We noticed that running a Helm upgrade (which only affects the hub, not the proxy) results in a short downtime due to the deployment strategy Recreate.
During this time period, the hub is not available and the proxy responds with “Service unavailable”.
According to the docs, Recreate is preferred over RollingUpdate because:
JupyterHub does not support running in parallel, due to this we default to using a deployment strategy of Recreate.
Suppose I understand the deployment strategy RollingUpdate correctly. In that case, it keeps the hub pod running (i.e., forwarding all traffic to this pod) until the new pod is created and running (i.e., readiness probe succeeded).
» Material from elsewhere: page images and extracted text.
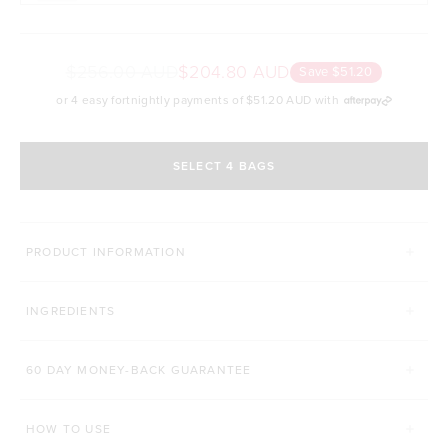
$256.00 AUD
$204.80 AUD
Save $51.20
or 4 easy fortnightly payments of
$51.20 AUD
with
SELECT 4 BAGS
MORE WAYS TO CONQUER
PRODUCT INFORMATION
SUPERFOOD GREENS + D
PRO GUT+
INGREDIENTS
Click to scroll to reviews
C
931
Reviews
86
Reviews
Rated 4.8 out of 5 stars
Rated 4.9 out of 5 s
$52.00 AUD
$42.00 AUD
60 DAY MONEY-BACK GUARANTEE
200g
450g
168g
HOW TO USE
ADD TO BAG
ADD TO BAG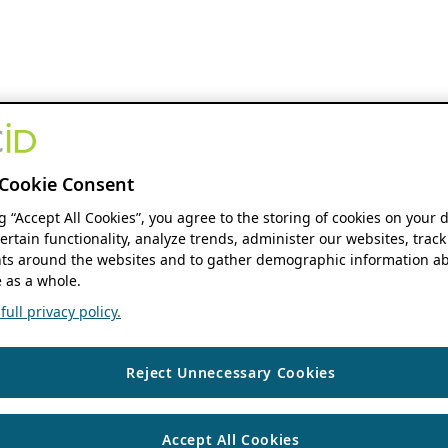
Cookie Consent
ng “Accept All Cookies”, you agree to the storing of cookies on your 
ertain functionality, analyze trends, administer our websites, track
s around the websites and to gather demographic information ab
 as a whole.
ull privacy policy.
Reject Unnecessary Cookies
Accept All Cookies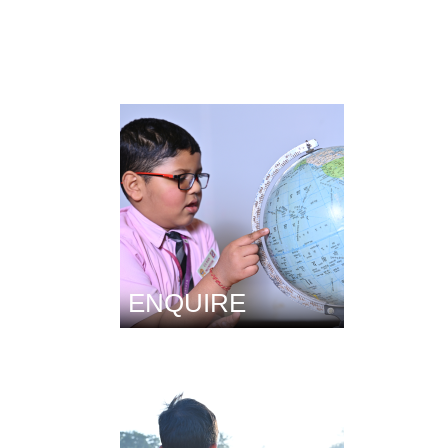
ENQUIRE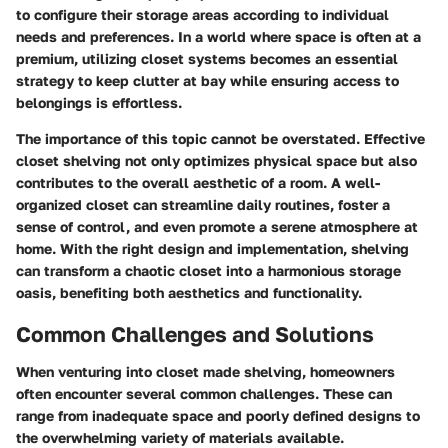
to configure their storage areas according to individual
needs and preferences. In a world where space is often at a
premium, utilizing closet systems becomes an essential
strategy to keep clutter at bay while ensuring access to
belongings is effortless.
The importance of this topic cannot be overstated. Effective
closet shelving not only optimizes physical space but also
contributes to the overall aesthetic of a room. A well-
organized closet can streamline daily routines, foster a
sense of control, and even promote a serene atmosphere at
home. With the right design and implementation, shelving
can transform a chaotic closet into a harmonious storage
oasis, benefiting both aesthetics and functionality.
Common Challenges and Solutions
When venturing into closet made shelving, homeowners
often encounter several common challenges. These can
range from inadequate space and poorly defined designs to
the overwhelming variety of materials available.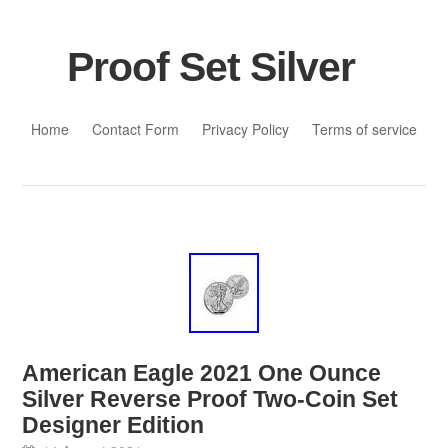
Proof Set Silver
Skip to content
Home
Contact Form
Privacy Policy
Terms of service
American Eagle 2021 One Ounce
Silver Reverse Proof Two-Coin Set
Designer Edition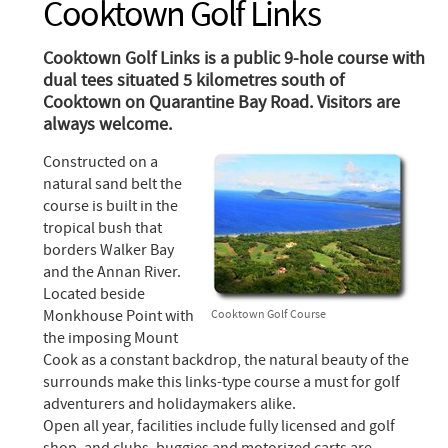
Cooktown Golf Links
Cooktown Golf Links is a public 9-hole course with
dual tees situated 5 kilometres south of
Cooktown on Quarantine Bay Road. Visitors are
always welcome.
Constructed on a
natural sand belt the
course is built in the
tropical bush that
borders Walker Bay
and the Annan River.
Located beside
Monkhouse Point with
Cooktown Golf Course
the imposing Mount
Cook as a constant backdrop, the natural beauty of the
surrounds make this links-type course a must for golf
adventurers and holidaymakers alike.
Open all year, facilities include fully licensed and golf
shop, and clubs, buggies and motorized carts are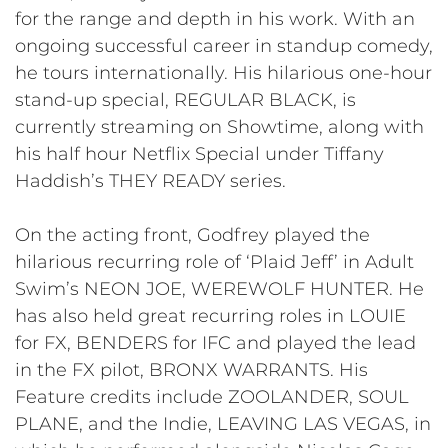
for the range and depth in his work. With an
ongoing successful career in standup comedy,
he tours internationally. His hilarious one-hour
stand-up special, REGULAR BLACK, is
currently streaming on Showtime, along with
his half hour Netflix Special under Tiffany
Haddish’s THEY READY series.
On the acting front, Godfrey played the
hilarious recurring role of ‘Plaid Jeff’ in Adult
Swim’s NEON JOE, WEREWOLF HUNTER. He
has also held great recurring roles in LOUIE
for FX, BENDERS for IFC and played the lead
in the FX pilot, BRONX WARRANTS. His
Feature credits include ZOOLANDER, SOUL
PLANE, and the Indie, LEAVING LAS VEGAS, in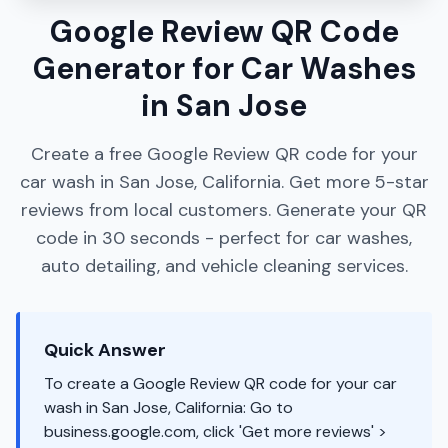
Google Review QR Code
Generator for Car Washes
in San Jose
Create a free Google Review QR code for your
car wash in San Jose, California. Get more 5-star
reviews from local customers. Generate your QR
code in 30 seconds - perfect for car washes,
auto detailing, and vehicle cleaning services.
Quick Answer
To create a Google Review QR code for your car
wash in San Jose, California: Go to
business.google.com, click 'Get more reviews' >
Thus, both pods are not running at the same time.
Or may both pods be running in parallel for less than a second?
If that’s not the case, I don’t know why Recreate is preferred over RollingUpdate, which does not result in a downtime.
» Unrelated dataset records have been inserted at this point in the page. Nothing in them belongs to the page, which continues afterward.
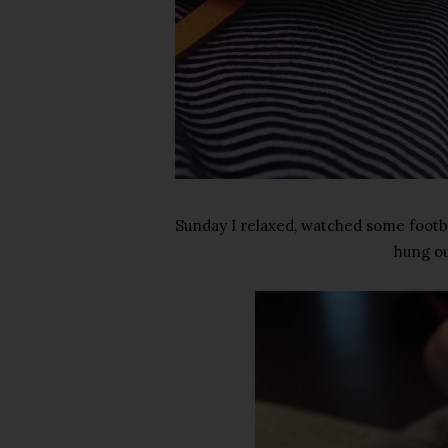
Sunday I relaxed, watched some footba
hung ou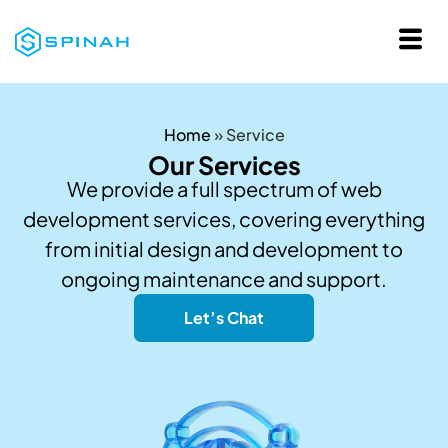
Home
»
Service
Our Services
We provide a full spectrum of web
development services, covering everything
from initial design and development to
ongoing maintenance and support.
Let’s Chat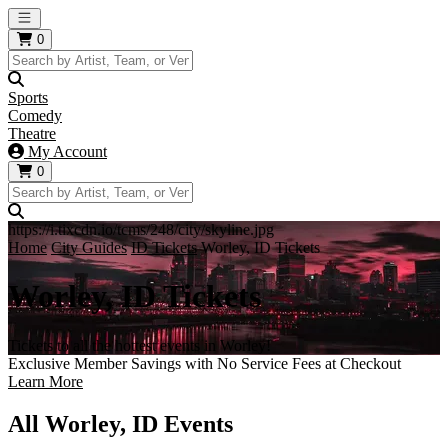
Open main menu
0
Sports
Comedy
Theatre
My Account
0
https://i.tixcdn.io/tcms/248/city/skyline.jpg
Home
City Guides
ID Tickets
Worley, ID Tickets
Worley, ID Tickets
Tickets to all the hottest events in Worley!
Exclusive Member Savings with No Service Fees at Checkout
Learn More
All Worley, ID Events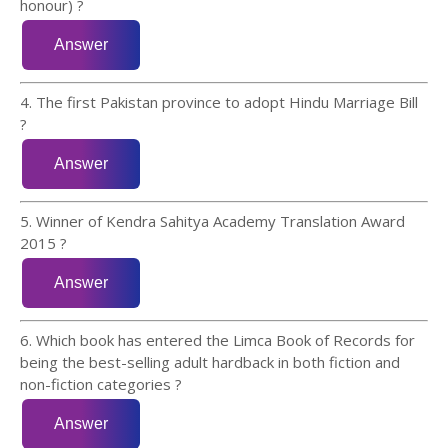
honour) ?
4. The first Pakistan province to adopt Hindu Marriage Bill
?
5. Winner of Kendra Sahitya Academy Translation Award
2015 ?
6. Which book has entered the Limca Book of Records for
being the best-selling adult hardback in both fiction and
non-fiction categories ?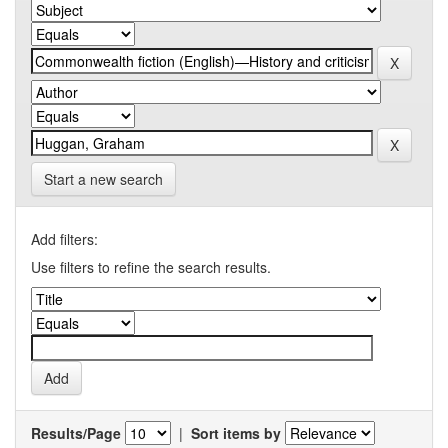
Start a new search
Add filters:
Use filters to refine the search results.
Results/Page
|
Sort items by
Thus, can I safely use RollingUpdate?
We didn’t notice any issues yet.
I am no expert in JupyterHub helm chart but running two hubs at the same time can be problematic due to the DB. Two hubs talking to the same DB can result in DB inconsistencies especially when JupyterHub applies DB migrations. There might be more issues but this is what came to me first!!
Yes, the jupyterhub process assumes it is the only one modifying the database and proxy state. If you have two hubs running the internal state of jupyterhub can get out of sync.
If I’m correct, the message “Service Unavailable” is shown by the CHP because the error target, which by default is the hub itself, is obviously not reachable.
According to the docs, changing the error target is helpful to show more informative error messages.
Besides the hub is not available at all, what are other “error scenarios” that should be considered when providing a custom error message? (For example, is a 404 an “error” handled by the error target?)